XTEM Untersuchungen an oxidierten Titan-Aluminiden
Über dieses Buch
  • Art: Diplomarbeit
  • Autor: Andreas Kästner
  • Abgabedatum: September 1992
  • Umfang: 71 Seiten
  • Dateigröße: 3,9 MB
  • Institution / Hochschule: Universität Hamburg Deutschland
  • ISBN (eBook): 978-3-8324-0013-2
  • ISBN (Paperback) :
    978-3-8324-0013-2 P
  • ISBN (CD) :978-3-8324-0013-2 CD
  • Sprache: Deutsch
  • Prämierung:
  • Arbeit zitieren: Kästner, Andreas September 1992: XTEM Untersuchungen an oxidierten Titan-Aluminiden, Hamburg: Diplomica Verlag
  • Schlagworte: Diffusionszone, Legierungen, Oxidation, Oxidationsverhalten

Diplomarbeit von Andreas Kästner

Problemstellung:

Bei den Bestrebungen, den Wirkungsgrad der derzeit üblichen Wärmekraftmaschinen zu erhöhen, ist ein wichtiger Ansatzpunkt das Erreichen einer möglichst hohen Betriebstemperatur. Andererseits hat man in der Luft- und Raumfahrt auch ein starkes Interesse an möglichst leichten Bauteilen. Die Motivation für diese Bestrebungen liegt in der Energie- und Kostenersparnis. Die Entwicklung der Hochtemperaturwerkstoffe zielt daher auf eine Erhöhung der maximalen Einsatztemperatur und eine Reduzierung des spezifischen Gewichtes. Das Entwicklungspotential der in diesen Bereichen derzeit eingesetzten metallischen Hochtemperaturwerkstoffe ist vermutlich weitestgehend ausgeschöpft.
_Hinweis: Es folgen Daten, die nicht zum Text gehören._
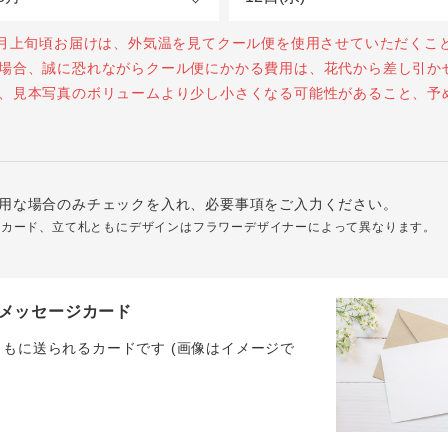
0月上旬頃お届けは、外気温を見てクール便を使用させていただくこ
場合、誠に恐れながらクール便にかかる費用は、花代から差し引か
、見本写真のボリュームより少し小さくなる可能性があること、予
用な場合のみチェックを入れ、必要事項をご入力ください。
ジカード、立て札ともにデザインはフラワーデザイナーによって異なります。
メッセージカード
ともに送られるカードです (画像はイメージで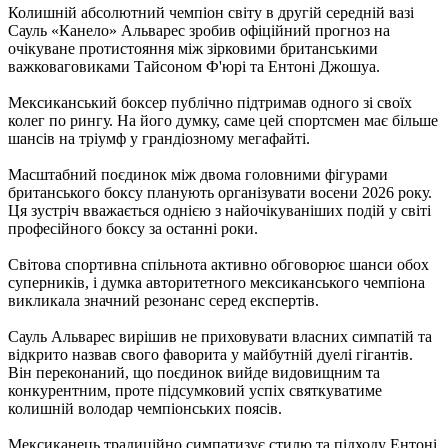
Колишній абсолютний чемпіон світу в другій середній вазі
Сауль «Канело» Альварес зробив офіційний прогноз на
очікуване протистояння між зірковими британськими
важковаговиками Тайсоном Ф'юрі та Ентоні Джошуа.
Мексиканський боксер публічно підтримав одного зі своїх
колег по рингу. На його думку, саме цей спортсмен має більше
шансів на тріумф у грандіозному мегафайті.
Масштабний поєдинок між двома головними фігурами
британського боксу планують організувати восени 2026 року.
Ця зустріч вважається однією з найочікуваніших подій у світі
професійного боксу за останні роки.
Світова спортивна спільнота активно обговорює шанси обох
суперників, і думка авторитетного мексиканського чемпіона
викликала значний резонанс серед експертів.
Сауль Альварес вирішив не приховувати власних симпатій та
відкрито назвав свого фаворита у майбутній дуелі гігантів.
Він переконаний, що поєдинок вийде видовищним та
конкурентним, проте підсумковий успіх святкуватиме
колишній володар чемпіонських поясів.
Мексиканець традиційно симпатизує стилю та підходу Ентоні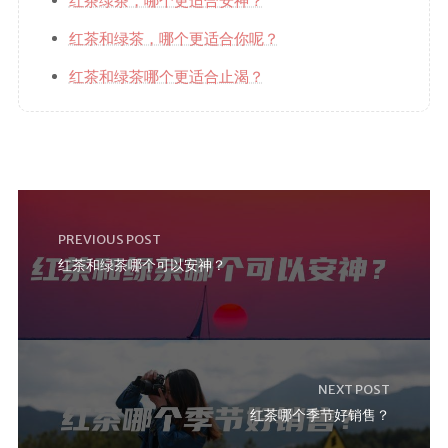
红茶绿茶，哪个更适合安神？
红茶和绿茶，哪个更适合你呢？
红茶和绿茶哪个更适合止渴？
PREVIOUS POST
红茶和绿茶哪个可以安神？
NEXT POST
红茶哪个季节好销售？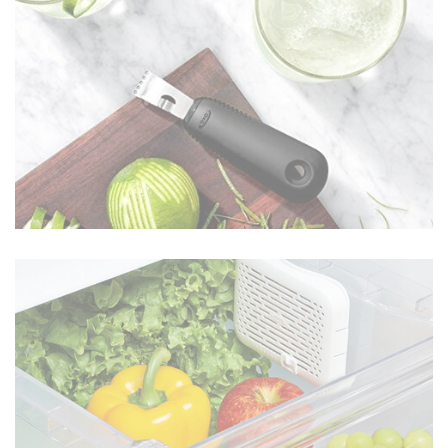
EN SAVOIR PLUS
USTENSILES DE CUISINE
EN SAVOIR PLUS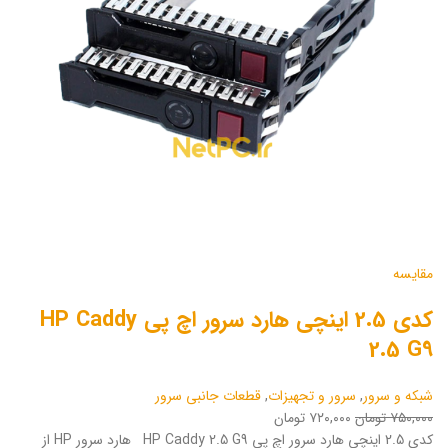
مقایسه
کدی 2.5 اینچی هارد سرور اچ پی HP Caddy
2.5 G9
شبکه و سرور
,
سرور و تجهیزات
,
قطعات جانبی سرور
۷۵۰,۰۰۰ تومان
۷۲۰,۰۰۰ تومان
کدی 2.5 اینچی هارد سرور اچ پی HP Caddy 2.5 G9 هارد سرور HP از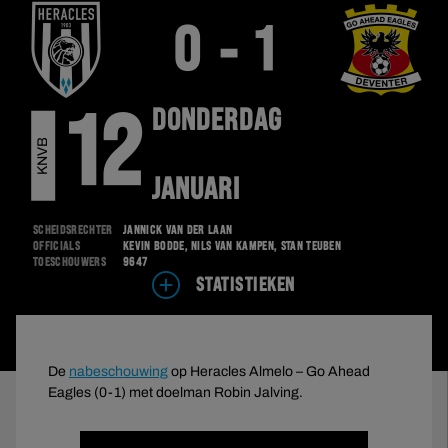
0 - 1
DONDERDAG
12
R
K
N
V
B
B
E
K
E
JANUARI
Scheidsrechter
Jannick van der Laan
Officials
Kevin Bodde, Nils van Kampen, Stan Teuben
Toeschouwers
9647
STATISTIEKEN
De
nabeschouwing
op Heracles Almelo – Go Ahead
Eagles (0-1) met doelman Robin Jalving.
So werden die Nickelbasis-Superlegierungen, die momentan das höchste Einsatztemperaturpotential besitzen, bereits bei Temperaturen bis zu 85% ihres Schmelzpunktes eingesetzt. Es müssen daher neue Werkstoffe gefunden werden, die aufgrund besserer Eigenschaften, wie beispielsweise einer Gewichtseinsparung, oder ihres höheren Einsatztemperaturpotentials die bisher eingesetzten Werkstoffe verdrängen können. Von besonderem Interesse als zukünftige Hochtemperaturwerkstoffe sind die zu den intermetallischen Phasen gehörenden Titan-Aluminide, die bereits heute zum Teil exzellente mechanische Eigenschaften haben und auch das Potential für eine aussichtsreiche Weiterentwicklung besitzen, so daß sie künftigen technischen Anforderungen für die Bauteiltechnologie genügen können. Die Titan-Aluminide zeichnen sich durch eine geringe Dichte (3.8 g/cm3 für TiAl und 4,1-4,5 g/cm3 für Ti3Al im Vergleich zu ca. 8.3 g/cm3 für Nickel-Basislegierungen), die von großem Interesse ist, sowie durch einen auch bei hohen Temperaturen hohen E-Modul und einem hohen Schmelzpunkt aus.

Einige mechanische Eigenschaften, wie die Raumtemperaturduktilität, Zähigkeit und die Kriechbeständigkeit sowie die Oxidationsbeständigkeit, werfen zur Zeit noch Probleme auf, da die für einen Einsatz nötigen technischen Anforderungen in diesen Bereichen noch nicht erfüllt werden. Man ist bemüht, alle diese Eigenschaften durch Optimierung der Mikrostruktur (Gefüge), was zum Beispiel durch thermomechanische Behandlungen erfolgen kann, und durch Zusätze von weiteren Legierungselementen, wie z. B. Cr, Si, Nb, zu verbessern.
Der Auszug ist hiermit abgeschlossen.